Numerical Simulation On Heat Transfer Performance Of Flat Pipe Shell-and-Tube Heat Exchanger

The flow state of the medium in the tube side is similar to that of in the plate bundle, and its thermal performanceis better than that of the typical round tube bundle and close to plate bundle.Because flat tubes are independent from each other,it is easy to replace it where some flat tubes are damaged. Therefore,the flat tube-and-shell heat exchanger, which merges the merits of the plate heat exchanger and the typical shell-and-tube heat exchanger,will be a kind of high efficient heat transfer equipment.In this paper, flat tube is an irregular pipe and the turbulent flow and heat transfer characteristics in the shell side of a flat tube and bow baffle plate-flat tube heat exchangers are simulated numerically using Fluent software. The results of a flat tube analysis show that the pressure drop in a flat tube is greater than that of a round tube and becomes greater with the increase of flatness degree when the inlet flow rates of them are equal.

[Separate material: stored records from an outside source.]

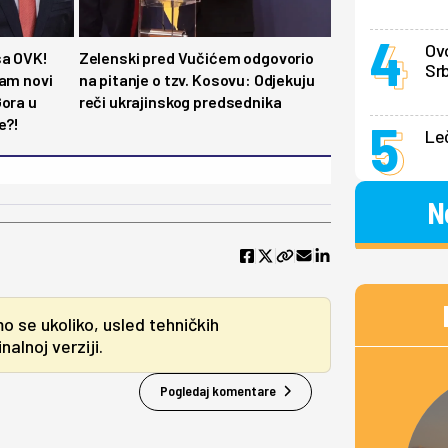
Ovo
sa OVK!
Zelenski pred Vučićem odgovorio
Srb
nam novi
na pitanje o tzv. Kosovu: Odjekuju
Gora u
reči ukrajinskog predsednika
e?!
Le
N
mo se ukoliko, usled tehničkih
alnoj verziji.
Pogledaj komentare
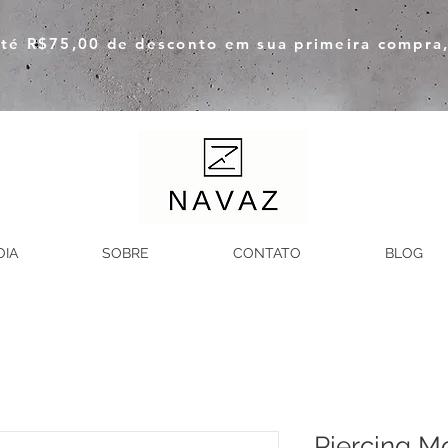
té R$75,00 de desconto em sua primeira compra,
OIA
SOBRE
CONTATO
BLOG
Piercing M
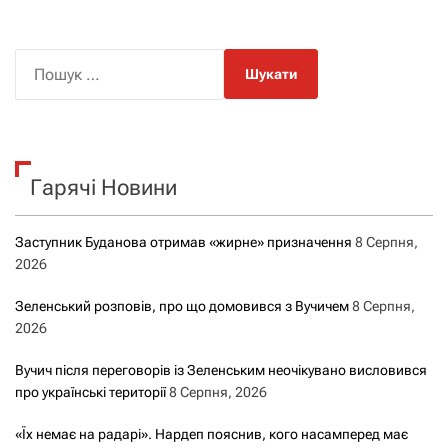
П
о
ш
у
к
Гарячі Новини
:
Заступник Буданова отримав «жирне» призначення
8 Серпня,
2026
Зеленський розповів, про що домовився з Вучичем
8 Серпня,
2026
Вучич після переговорів із Зеленським неочікувано висловився
про українські території
8 Серпня, 2026
«Їх немає на радарі». Нардеп пояснив, кого насамперед має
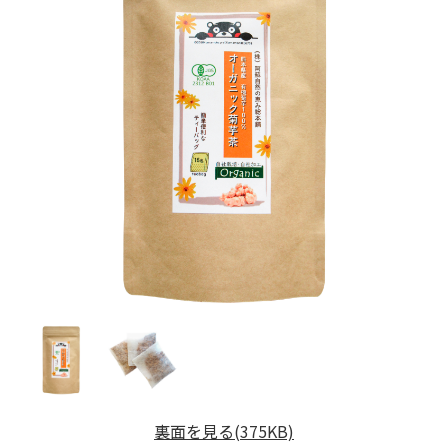
裏面を見る(375KB)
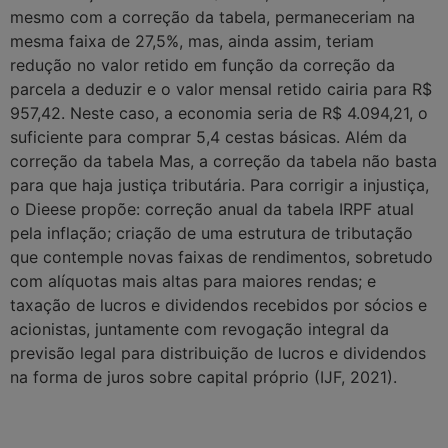
mesmo com a correção da tabela, permaneceriam na
mesma faixa de 27,5%, mas, ainda assim, teriam
redução no valor retido em função da correção da
parcela a deduzir e o valor mensal retido cairia para R$
957,42. Neste caso, a economia seria de R$ 4.094,21, o
suficiente para comprar 5,4 cestas básicas. Além da
correção da tabela Mas, a correção da tabela não basta
para que haja justiça tributária. Para corrigir a injustiça,
o Dieese propõe: correção anual da tabela IRPF atual
pela inflação; criação de uma estrutura de tributação
que contemple novas faixas de rendimentos, sobretudo
com alíquotas mais altas para maiores rendas; e
taxação de lucros e dividendos recebidos por sócios e
acionistas, juntamente com revogação integral da
previsão legal para distribuição de lucros e dividendos
na forma de juros sobre capital próprio (IJF, 2021).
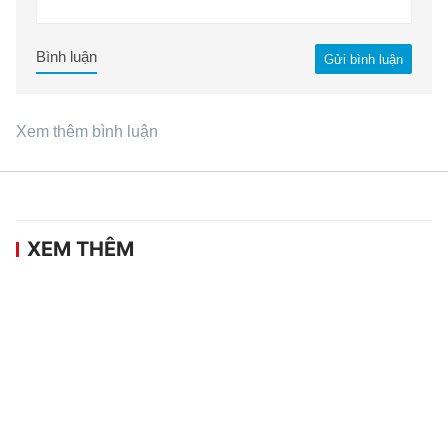
Bình luận
Gửi bình luận
Xem thêm bình luận
XEM THÊM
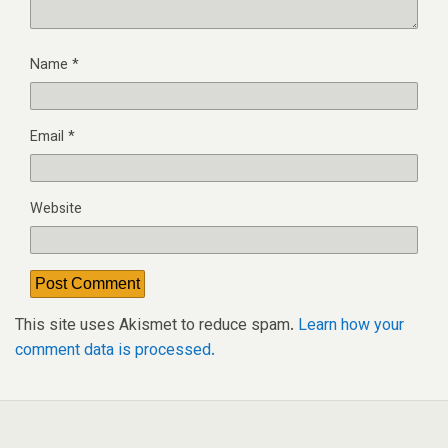
Name
*
Email
*
Website
This site uses Akismet to reduce spam.
Learn how your
comment data is processed.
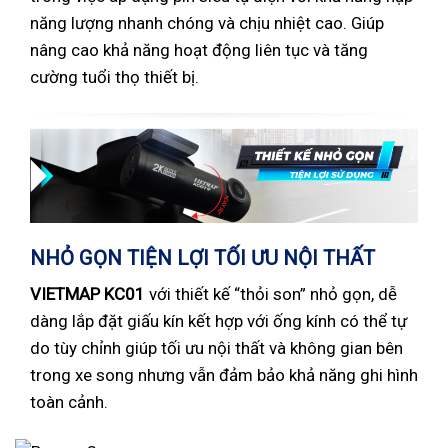
năng lượng nhanh chóng và chịu nhiệt cao. Giúp
nâng cao khả năng hoạt động liên tục và tăng
cường tuổi thọ thiết bị.
NHỎ GỌN TIỆN LỢI TỐI ƯU NỘI THẤT
VIETMAP KC01
với thiết kế “thỏi son” nhỏ gọn, dễ
dàng lắp đặt giấu kín kết hợp với ống kính có thể tự
do tùy chỉnh giúp tối ưu nội thất và không gian bên
trong xe song nhưng vẫn đảm bảo khả năng ghi hình
toàn cảnh.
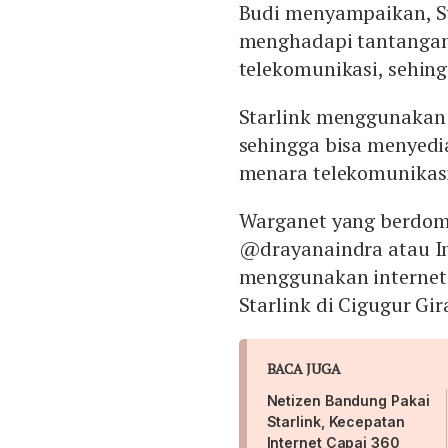
Budi menyampaikan, St
menghadapi tantangan 
telekomunikasi, sehingg
Starlink menggunakan t
sehingga bisa menyed
menara telekomunikasi
Warganet yang berdomi
@drayanaindra atau 
menggunakan internet 
Starlink di Cigugur Gi
BACA JUGA
Netizen Bandung Pakai
Starlink, Kecepatan
Internet Capai 360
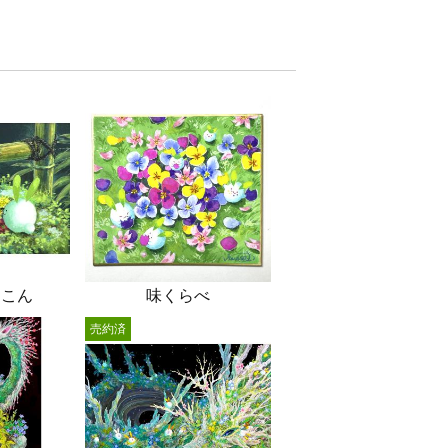
ょこん
味くらべ
売約済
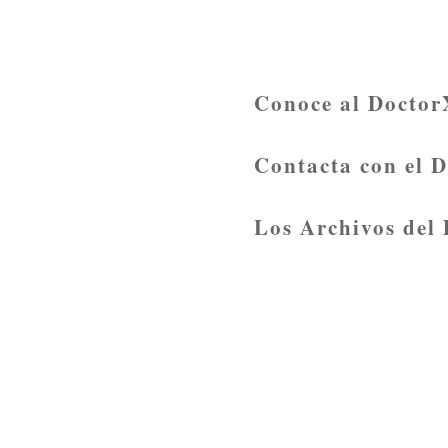
Conoce al Doctor
Contacta con el 
Los Archivos del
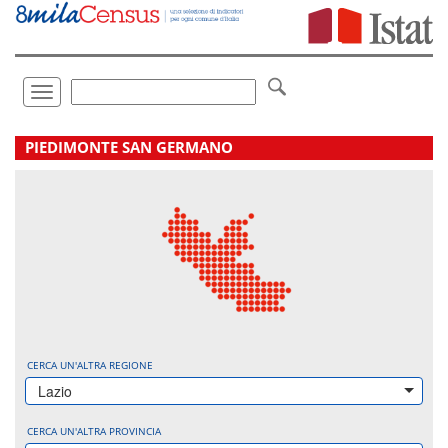
Vai
direttamente
a:
Contenuto
Ricerca
Toggle
navigation
.
PIEDIMONTE SAN GERMANO
CERCA UN'ALTRA REGIONE
Lazio
CERCA UN'ALTRA PROVINCIA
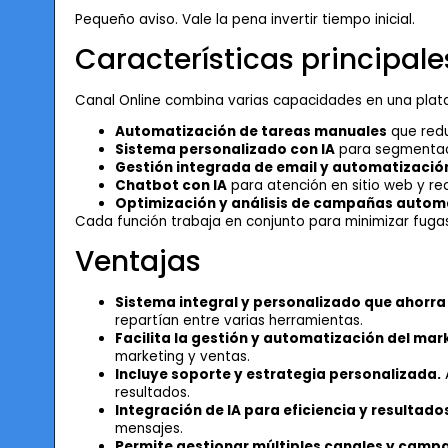
Pequeño aviso. Vale la pena invertir tiempo inicial.
Características principale
Canal Online combina varias capacidades en una plat
Automatización de tareas manuales
que redu
Sistema personalizado con IA
para segmentaci
Gestión integrada de email y automatizació
Chatbot con IA
para atención en sitio web y re
Optimización y análisis de campañas autom
Cada función trabaja en conjunto para minimizar fugas
Ventajas
Sistema integral y personalizado que ahorra
repartían entre varias herramientas.
Facilita la gestión y automatización del mark
marketing y ventas.
Incluye soporte y estrategia personalizada.
resultados.
Integración de IA para eficiencia y resultado
mensajes.
Permite gestionar múltiples canales y camp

The maximum flow velocity of flat tube-I increases by more than 98%, and the thermal conductivity coefficient of flat tube-I increases by more than 170%, as far as heat transfer is concerned. The results of heat exchanger analysis show that the inlet and outlet pressure drop of experimental square flat tube-heat exchanger are obviously lower than that of the round tube-heat exchanger, and the pressure drop of the former is 60%-70% of the latter. Hot water outlet temperature of the former is also lower than that of the latter, indicating that the degree of heat transfer is enhanced. All of the simulation results above are compared with the results of experiments, with a divergence within±10%, showing that Fluent software is used accurately and the simulation settings are reasonable and have some reference value.An improved scheme is provides based on the experimental heat exchanger, and the turbulent flow and heat transfer characteristics in the shell-side are simulated numerically. The results show that the pressure drop in the shell-side of a flat tube-heat exchanger is slightly less than that of a round tube-heat exchanger, and outlet temperature in the shell-side of the former is lower than that of the latter, indicating that the comprehensive heat exchanger performance of the improved flat tube-heat exchanger is superior to that of the round tube-heat exchanger.